Who’s afraid of the Internet? Not companies, it seems, according to a new survey. But closer analysis suggests optimism may well be misplaced and expected benefits a mirage. The reality is that companies already adept at creating and nurturing close customer relationships will reap the benefits opened by the web.
Opinions on the impact of digital technologies on customer relationships have swung from anxiety about the threat of frictionless commerce to enthusiasm over the prospects for cutting customer service costs and tightening connections with customers.
As recently as 2000 the prevailing view was that when customers could use the Internet to expand their search for alternatives, learn more about them faster and easily compare prices that margins would shrink and loyalty would be increasingly transient.

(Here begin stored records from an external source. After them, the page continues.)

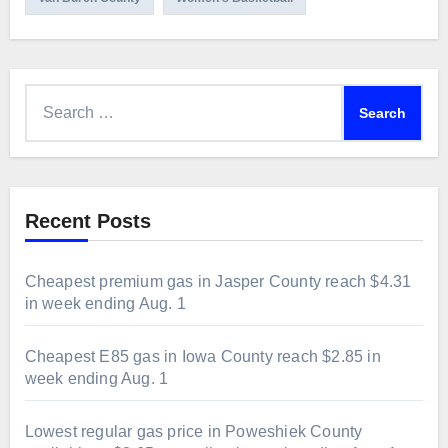
Search
for:
Recent Posts
Cheapest premium gas in Jasper County reach $4.31
in week ending Aug. 1
Cheapest E85 gas in Iowa County reach $2.85 in
week ending Aug. 1
Lowest regular gas price in Poweshiek County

Persuasive evidence that these fears have subsided comes from our March 2001 survey of 352 senior managers on the impact of the Internet on their ability to manage customer relationships.
We found that 30 per cent saw the Internet as a major opportunity whereas only one per cent saw it as a major threat. A further 52 per cent saw the Internet as a minor opportunity and only 13 per cent said it was neither a threat nor opportunity.
Overall the Internet was judged to offer opportunities to reduce customer service costs while tightening customer relationships by encouraging dialogue, linking more parts of customer contact and enabling the personalisation of communications.